Hanya dengan menggerakkan perisainya saja, Mestelexil hampir berhasil membuat seluruh tubuh Kuze terlempar ke udara.

“Menteri Yaniegiz! Mestelexil di sini… Dia seharusnya sekutu kita , kan?!”

“…Ini belum diumumkan secara publik, tetapi Aureatia telah mendapatkan kembali kendali atas dirinya. Saat ini, dia ditugaskan dalam operasi ini sama seperti Uhak.”

“Terkendali?! Ini terkendali?! Apa sebenarnya yang ingin kau kalahkan dengan membawa orang seperti ini?!”

Kuze berusaha merebut kembali perisai itu sebisa mungkin. Ia akhirnya berada dalam posisi yang menggelikan, seperti anak kecil yang berebut mainan, tetapi tentu saja, pada akhirnya usahanya sia-sia.

“Kia Sang Penguasa Dunia. Raja iblis yang memproklamirkan diri sendiri, terlibat dalam kecurangan selama pertandingan keempat dan yang menyerang istana kerajaan untuk—”

“Apakah ini kecurangan?”

Kuze mendengar suara sedingin es tepat di sebelahnya.
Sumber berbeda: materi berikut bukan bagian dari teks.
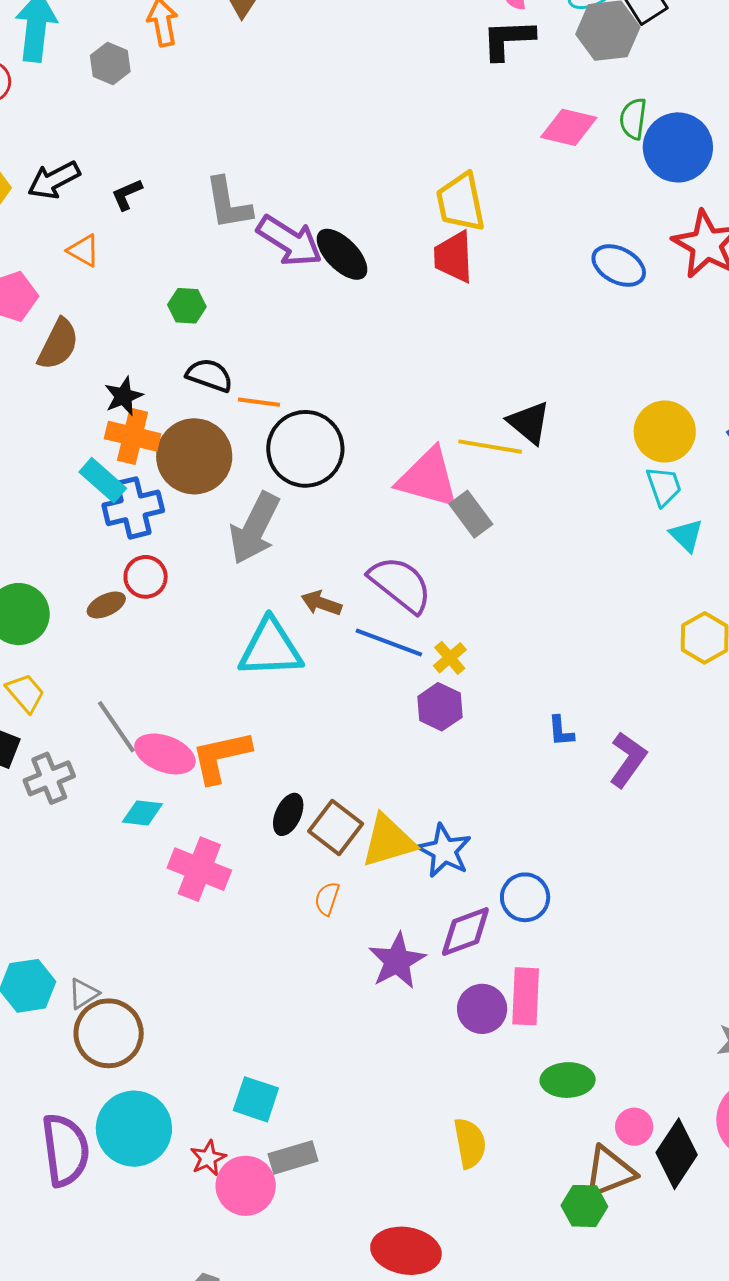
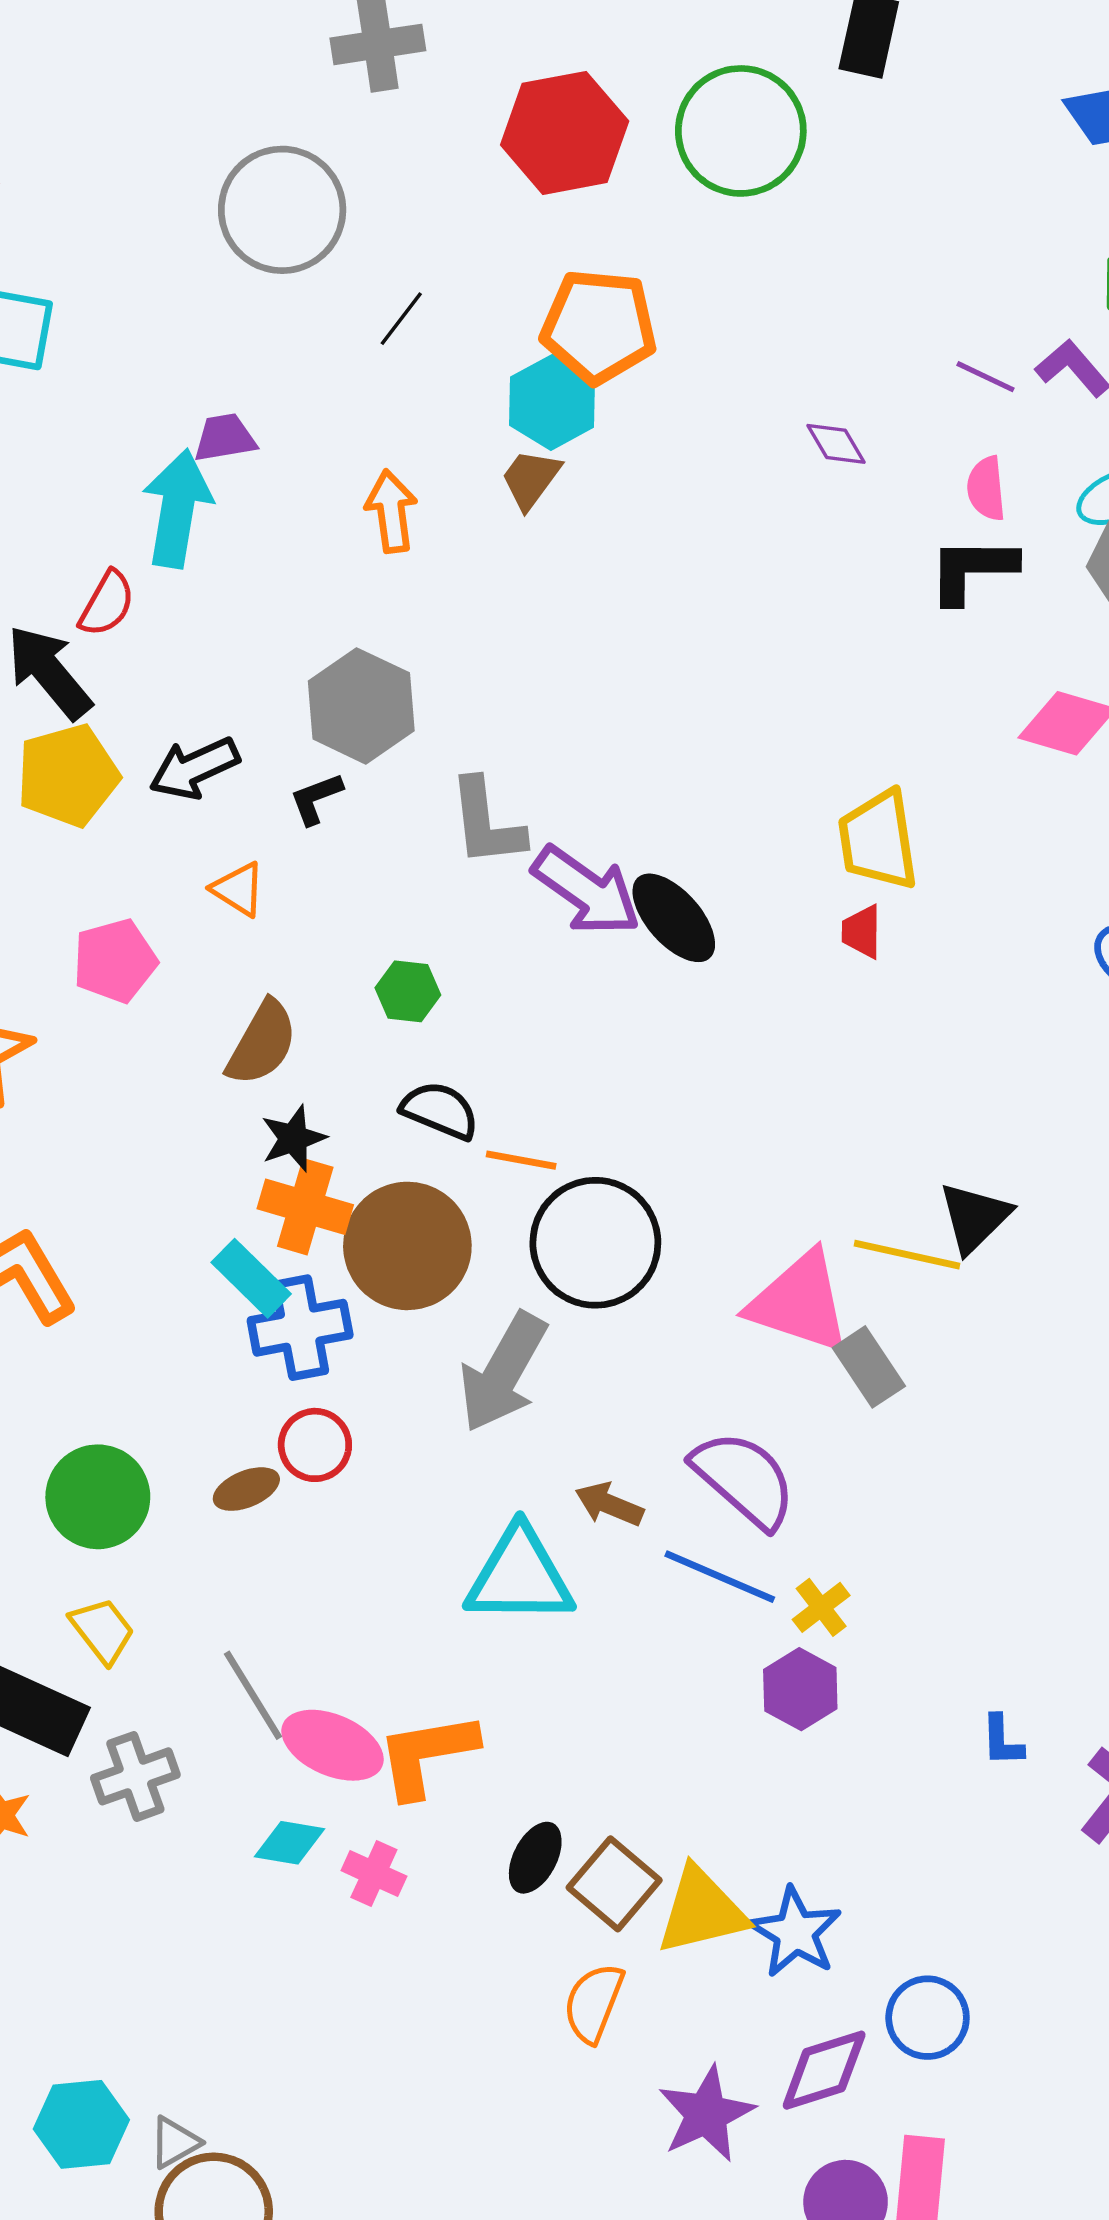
gray hexagon: (110, 63) -> (361, 706), moved, size x1.6
red trapezoid: (454, 257) -> (862, 932), size x0.6
brown semicircle: (58, 344) -> (262, 1043), moved
black triangle: (529, 423) -> (975, 1217), turned 33
pink cross: (199, 869) -> (374, 1873), moved, size x0.6
orange semicircle: (327, 899) -> (594, 2003), size x1.4

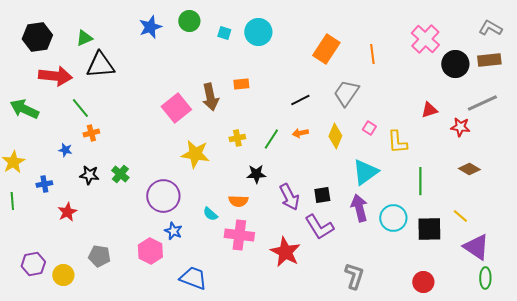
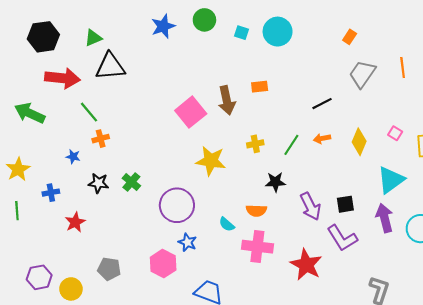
orange rectangle: (326, 49) -> (350, 37), moved, size x0.5
orange line: (372, 54) -> (403, 68), moved
gray trapezoid: (346, 93) -> (362, 74), moved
Secara refleks ia menoleh ke arah suara itu, bahkan melepaskan tangannya dari perisai besarnya.

Suara itu berasal dari udara kosong yang tadi ditatap tajam oleh Yaniegiz.

“Silakan beri tahu saya… Siapa sebenarnya yang melakukan kecurangan dalam pertandingan itu?”

Ada seorang gadis muda.

Rambut pirang panjang. Jubah hijau, agak mirip pakaian tradisional para elf.

Kuze merasa seperti pernah bertemu dengannya di suatu tempat sebelumnya—bukankah gadis muda yang ia temui setelah pertandingan keenam, duduk di tempat yang gelap seolah mencoba bersembunyi dari seseorang, juga tampak seperti ini?

“K-kau…”

Dia seperti Sang Pencipta Kata itu sendiri.

“…Kia, Kata Dunia?”

“Siapa kau? Apa kita pernah bertemu di suatu tempat? Maaf, tapi aku tidak akan mengingat wajah prajurit Aureatia yang tidak dikenal itu.”

Kuze telah diberitahu tentang apa yang terjadi di pertandingan keempat. Dia juga tahu bahwa Aureatia sedang mengincar Kia untuk menjatuhkannya. Namun, gadis inilah yang selama ini mereka bicarakan?

Pada hari itu, Kuze merasakan kesepian di Kia.

Sekarang dia marah. Sangat marah.

“Jika kau menghalangi jalanku, aku akan membunuhmu.”

Kia melirik Mestelexil.

“Hancur.”

Perisai besar Kuze jatuh seketika.

Pada saat yang sama, gelombang zat tertentu tiba-tiba menerpa sepatu Kuze.

Pasir!

Meskipun dia telah menyaksikan seluruh proses itu terjadi di depannya, dia perlu waktu sejenak untuk memahami situasinya.

Tepat di depan mata Kuze, Mestelexil telah hancur menjadi gumpalan pasir yang sama besarnya.

“Kamu juga menghalangi.”

“Kia! Apa yang kau lakukan?!”

Entah mengapa, Tu, yang seharusnya menjadi sekutu Kia, malah merasa kesal.

“Bagaimana mungkin kau membunuh seseorang seperti itu?! Tujuan kita di sini adalah menyelamatkan Uhak!!”

“Tidak apa-apa… Membunuhnya tidak apa-apa.”

Getaran kereta menyebabkan tumpukan pasir itu mengalir turun melalui lubang-lubang di lantai, dan segera menghilang sepenuhnya.

Anehnya Mestelexil tidak beregenerasi seperti saat Kuze melawannya, tapi mungkin Kia berhasil menghilangkan kemampuan itu beserta bagian tubuhnya yang lain.

Apa pun alasannya, Mestelexil telah mati. Golem mengerikan itu, lenyap begitu saja.

“Dia mencoba membunuhku duluan.”

Itu adalah kata-kata seorang gadis muda yang hampir tidak dikenal Kuze.

Namun, hal itu membuatnya merasa seolah-olah ususnya sedang diperas hingga kencang.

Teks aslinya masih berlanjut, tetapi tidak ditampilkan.